Mindestens ebenso wichtig sind die politischen Rahmenbedingungen im eigenen Land: Die rüstungsorientierte Unternehmensstrategie von B + V kann nur so lange gewinnbringend sein, wie die Bundesregierung erstens über den Bedarf der Landesverteidigung hinaus immer neue Kriegsschiffe bestellt, zweitens Kriegsschiffsexporte - gegebenenfalls unter Mißachtung des Gesetzes - nicht nur genehmigt, sondern auch finanziell abgesichert.

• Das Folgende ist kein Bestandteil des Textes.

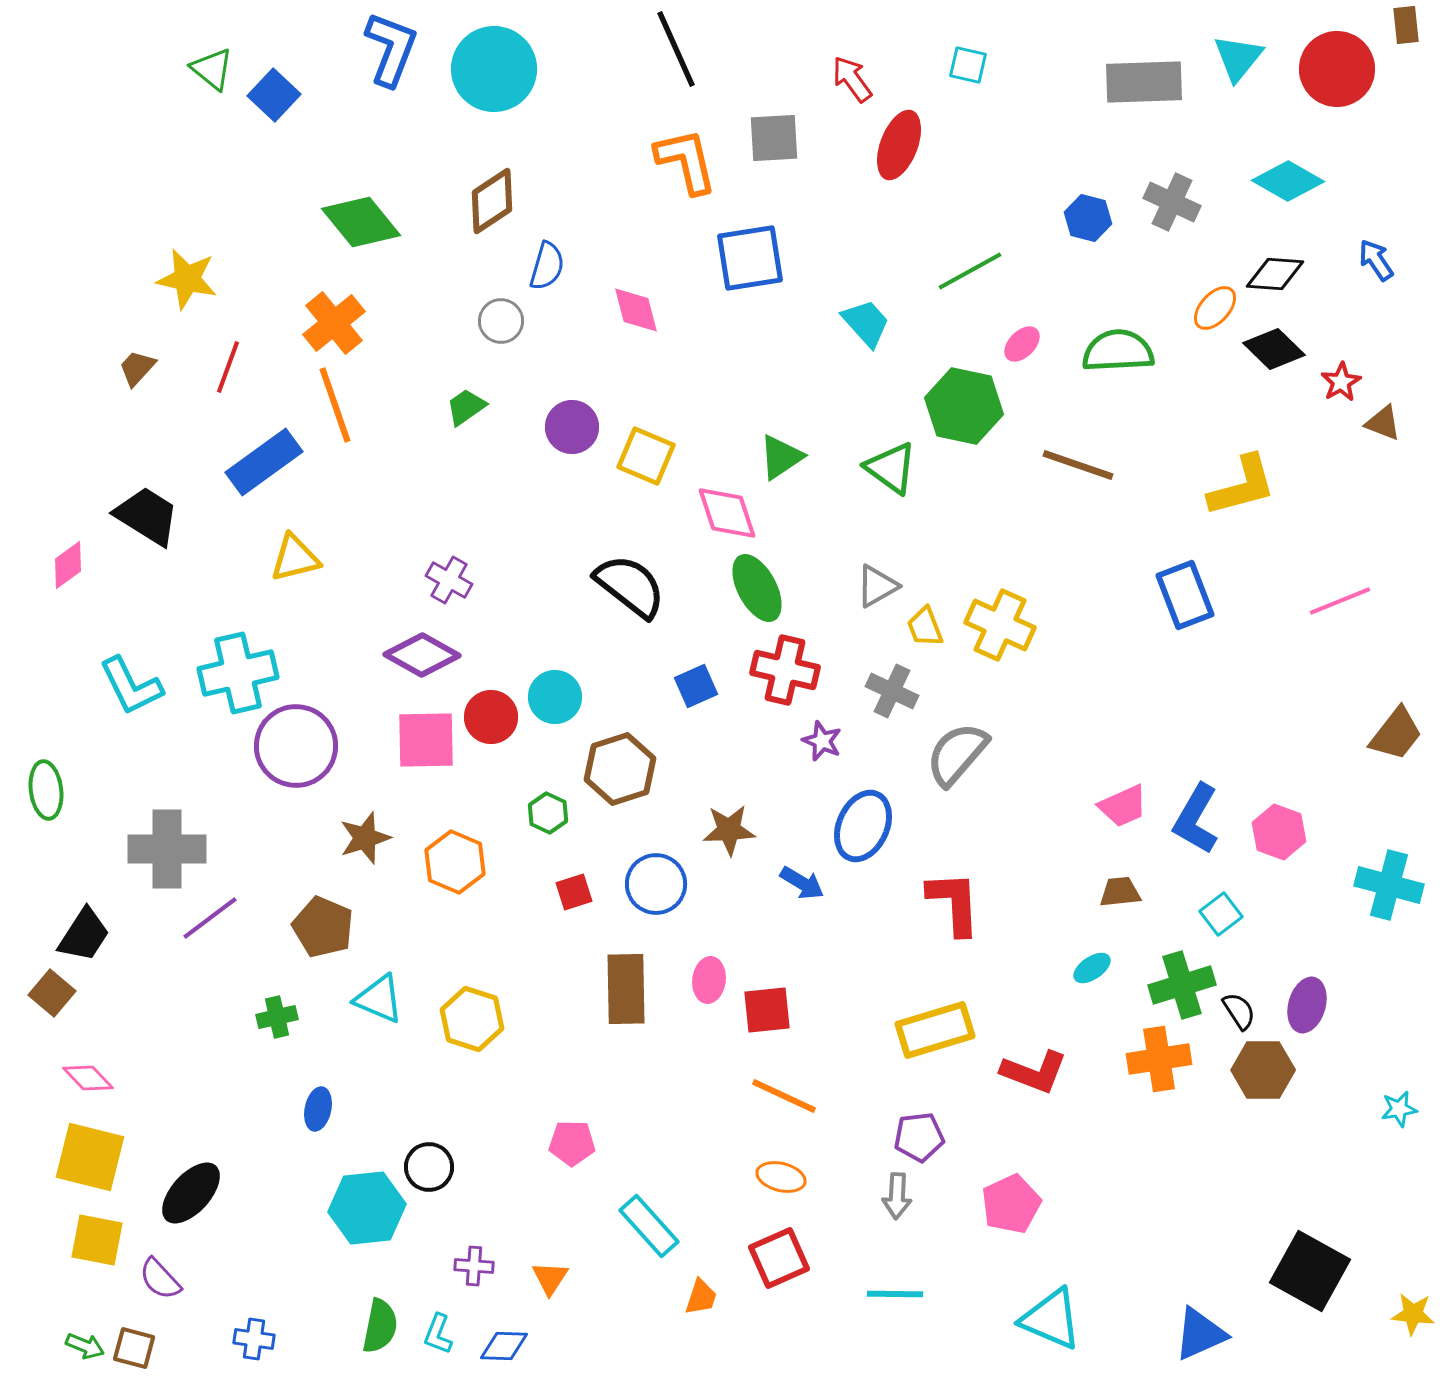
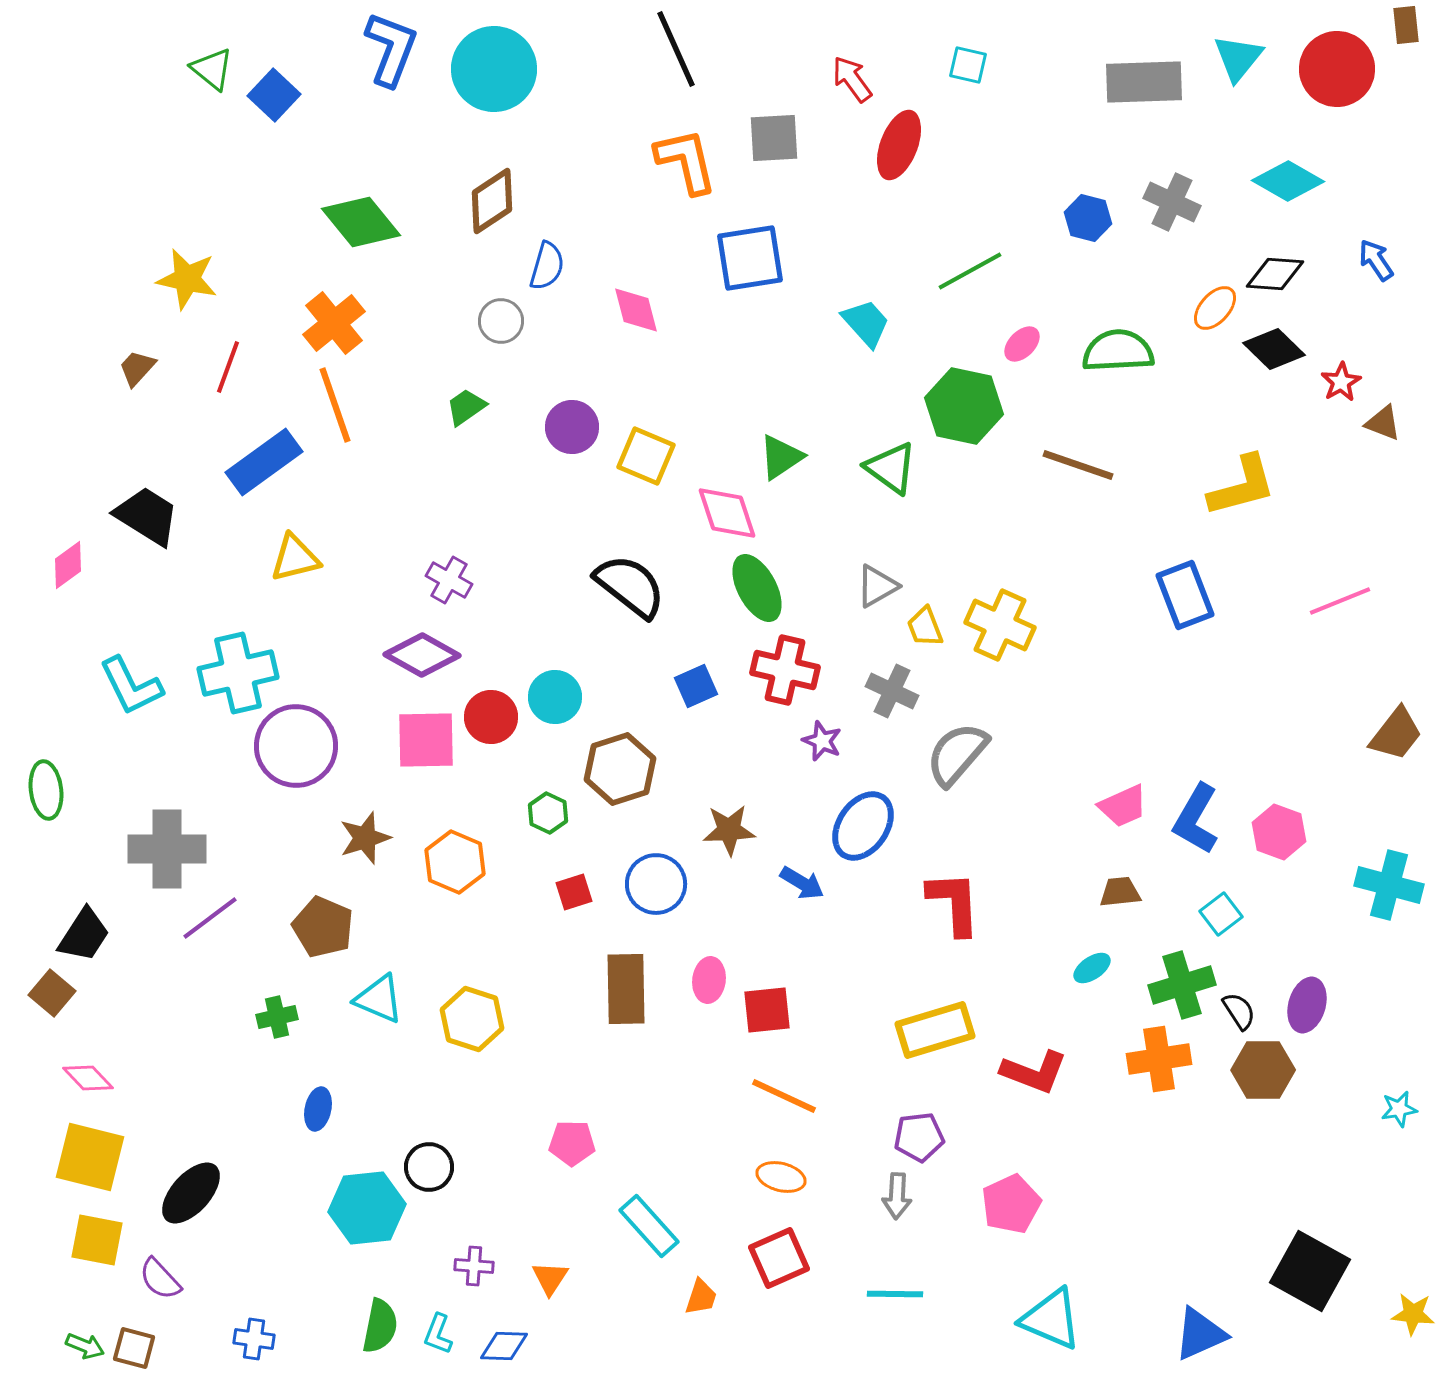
blue ellipse at (863, 826): rotated 10 degrees clockwise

Extreme Beispiele dafür, wie Kriegsschiffsexporte erst im politischen Raum profitabel gemacht werden, sind die Fregattengeschäfte von B + V mit der Türkei, Griechenland und Portugal: Sie wurden, wie zu zeigen sein wird, durch Bereitstellung von mehreren hundert Millionen DM direkt aus der deutschen Staatskasse mitfinanziert. Nur aufgrund dieser Zahlungen ist überhaupt zu erklären, warum B + V in den Jahren 1991 bis 1993 jeweils eine 20-Prozent-Dividende an die Aktionäre ausschütten konnte. Wären die Haushaltsmittel der Werftindustrie für die Realisierung anderer, ziviler Projekte zur Verfügung gestellt worden, hätten mit Sicherheit viele der Arbeitsplätze erhalten werden können, die inzwischen abgebaut worden sind.

Zeitspanne 1970-96 4

Anmerkung: Nicht aufgeführt sind hier die Kriegsschiffe, die mit Blaupausen, Material und Bauassistenz von B + V auf anderen Werften gebaut wurden.


Anmerkungen:

(1) Rohkamm in Klaus Schomacker u.a. (Hrsg.): Zivile Alternativen für die Rüstungsindustrie, Baden-Baden 1986, S. 97f.
(2) Hansa Nr. 11/1981, S. 834.
(3) Blohm + Voss: Auf unserer Werft 1983, S. 5
(4) Nicht berücksichtigt sind in dieser Übersicht Arbeitsschiffe (z.B. Kranschiffe), Schwimmdocks und Bohrinseln.